# [Data supplied]
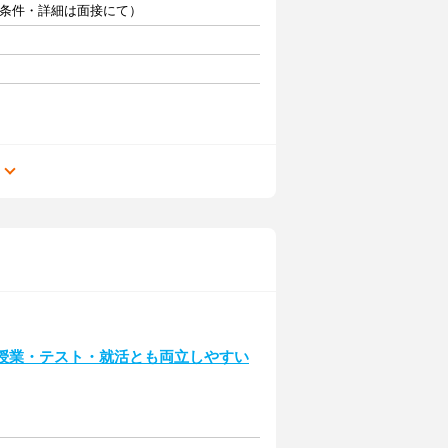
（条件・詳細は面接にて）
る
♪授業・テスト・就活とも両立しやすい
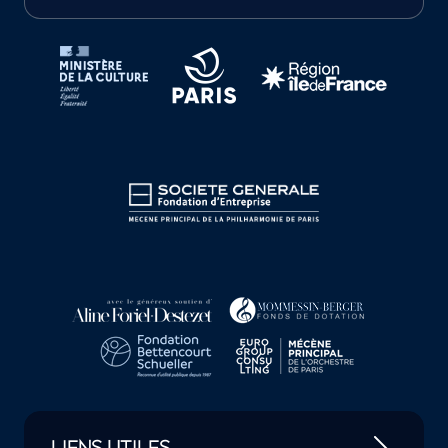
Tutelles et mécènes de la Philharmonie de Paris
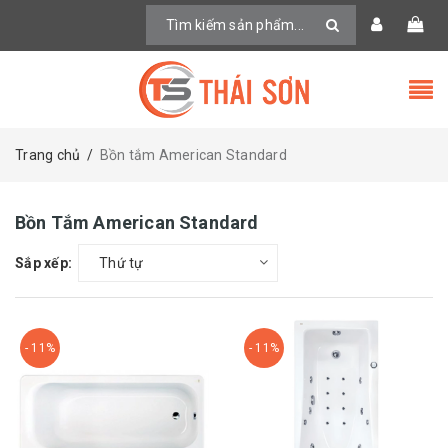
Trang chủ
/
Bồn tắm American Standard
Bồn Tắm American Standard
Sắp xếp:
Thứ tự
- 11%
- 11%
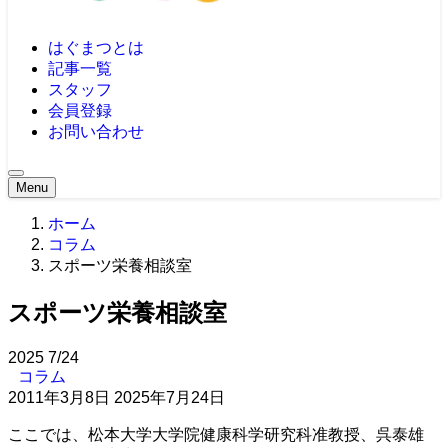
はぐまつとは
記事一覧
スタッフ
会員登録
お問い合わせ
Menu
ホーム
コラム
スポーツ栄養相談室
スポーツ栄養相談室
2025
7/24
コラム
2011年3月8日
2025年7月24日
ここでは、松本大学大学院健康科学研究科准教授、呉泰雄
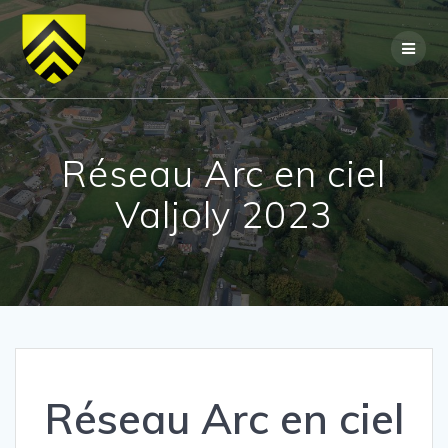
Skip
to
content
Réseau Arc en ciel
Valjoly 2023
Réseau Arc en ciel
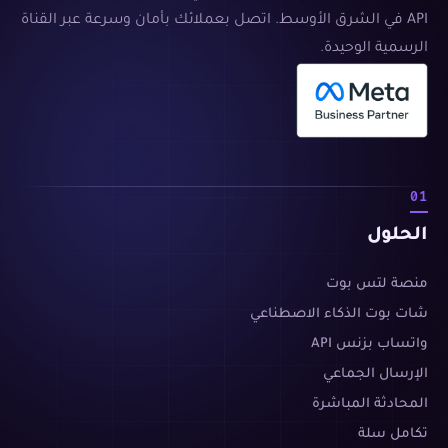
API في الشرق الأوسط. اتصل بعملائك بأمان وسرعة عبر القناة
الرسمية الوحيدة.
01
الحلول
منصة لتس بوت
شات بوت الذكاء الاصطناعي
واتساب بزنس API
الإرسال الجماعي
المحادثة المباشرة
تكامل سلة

* * *

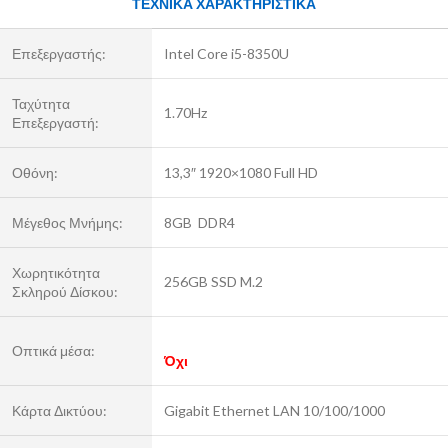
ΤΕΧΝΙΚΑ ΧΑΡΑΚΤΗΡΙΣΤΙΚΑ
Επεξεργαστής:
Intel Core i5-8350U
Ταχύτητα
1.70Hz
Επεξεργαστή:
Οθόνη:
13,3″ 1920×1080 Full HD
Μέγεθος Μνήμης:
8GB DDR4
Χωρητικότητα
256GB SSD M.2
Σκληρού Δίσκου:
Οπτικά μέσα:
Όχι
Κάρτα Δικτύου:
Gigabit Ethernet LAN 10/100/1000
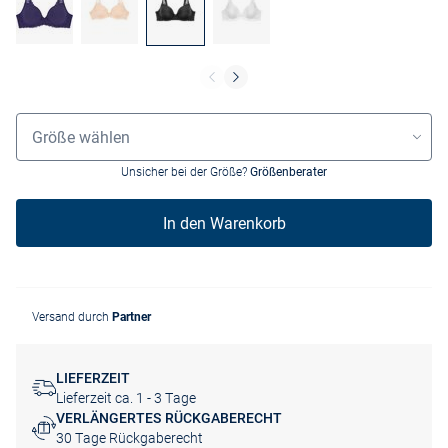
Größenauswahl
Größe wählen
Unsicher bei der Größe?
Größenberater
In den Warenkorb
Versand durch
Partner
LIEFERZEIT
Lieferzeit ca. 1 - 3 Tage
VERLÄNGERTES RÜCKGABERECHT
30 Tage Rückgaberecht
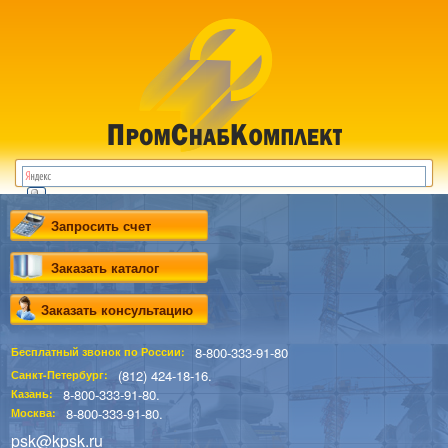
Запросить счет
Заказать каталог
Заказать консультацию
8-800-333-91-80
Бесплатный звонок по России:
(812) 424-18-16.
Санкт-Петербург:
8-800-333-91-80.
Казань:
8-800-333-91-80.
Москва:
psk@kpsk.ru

# [Exercise directions]
Please give the number of lines above containing "American" and nothing else.

# [Output]
2